Cocher du cirque, d'après une mosaïque
trouvée près de Rome.

Les spectacles équestres à Byzance.
Jamais peuple ne s'est intéressé aux jeux du cirque plus passionnément que les Byzantins. Les cochers de l'hippodrome sont des personnages privilégiés; rien ne manque à leur gloire, ni les statues, ni les applaudissements, ni les petits vers, ni les exemptions d'impôts. Suivant leurs couleurs, le peuple se partage en factions; les Blancs avec les Bleus d'une part, les Rouges unis aux Verts de l'autre; et les rivalités de ces partis, des Verts et des Bleus surtout, ont plus d'une fois porté le trouble et la sédition dans Byzance.
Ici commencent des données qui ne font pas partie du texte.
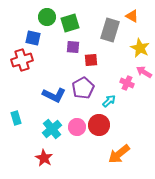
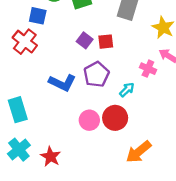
purple square: (73, 47) -> (85, 40), moved, turned 32
red cross: (22, 60) -> (25, 42), turned -35
cyan rectangle: (16, 118) -> (18, 110), size x1.5
cyan cross: (52, 129) -> (19, 150), moved

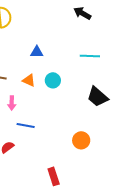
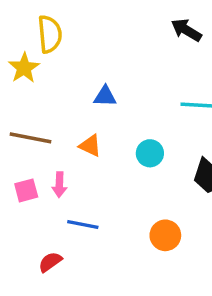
cyan circle: (53, 80) -> (150, 153), moved
orange circle: (81, 140) -> (165, 235), moved

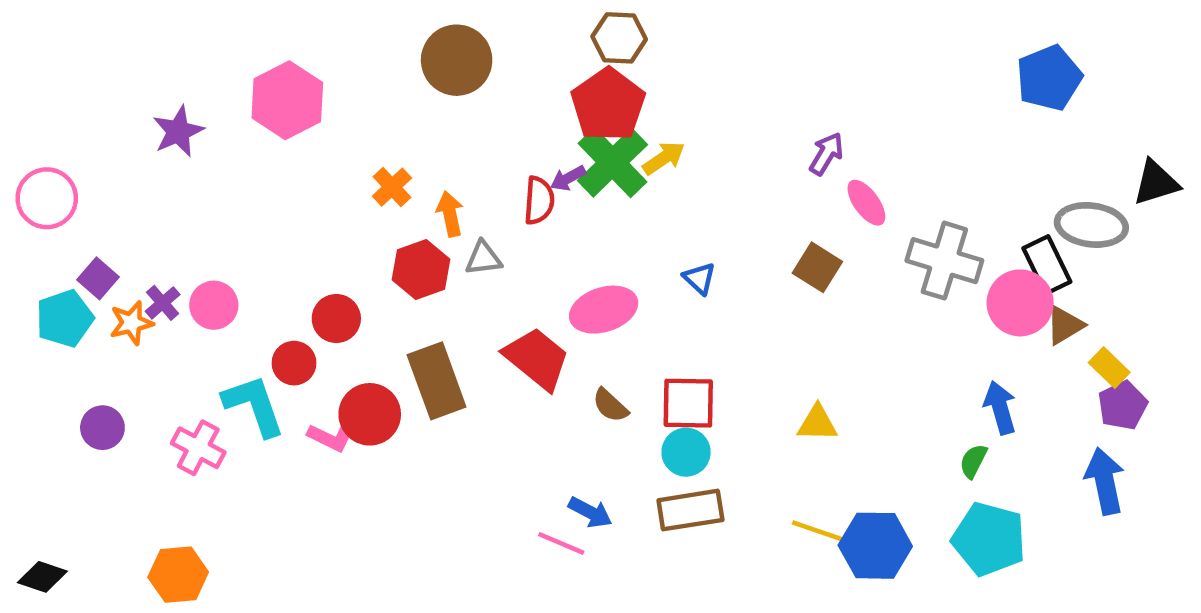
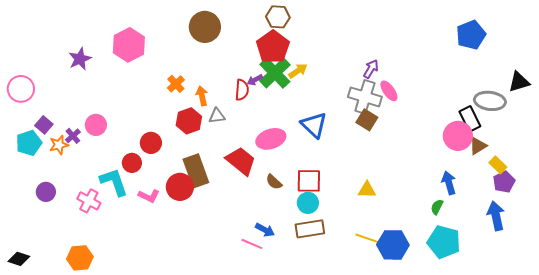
gray cross: (944, 261) -> (365, 97), moved
blue triangle: (699, 278) -> (314, 125), size x1.8
pink circle: (214, 305) -> (96, 125), moved
red circle: (370, 414) -> (180, 187), moved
Organisés en véritables corporations avec leurs présidents ou démarques, leurs chefs de quartier ou gitoniargues, leur caisse, leurs cochers, leurs poètes, leurs chanteurs, leurs musiciens, formés en milices urbaines, les deux partis des Verts et des Bleus, continuellement rivaux dans le cirque, où les Verts, depuis Théodose II, occupèrent la place d'honneur à gauche de l'empereur, transportaient leur rivalité sur le terrain politique ou religieux. 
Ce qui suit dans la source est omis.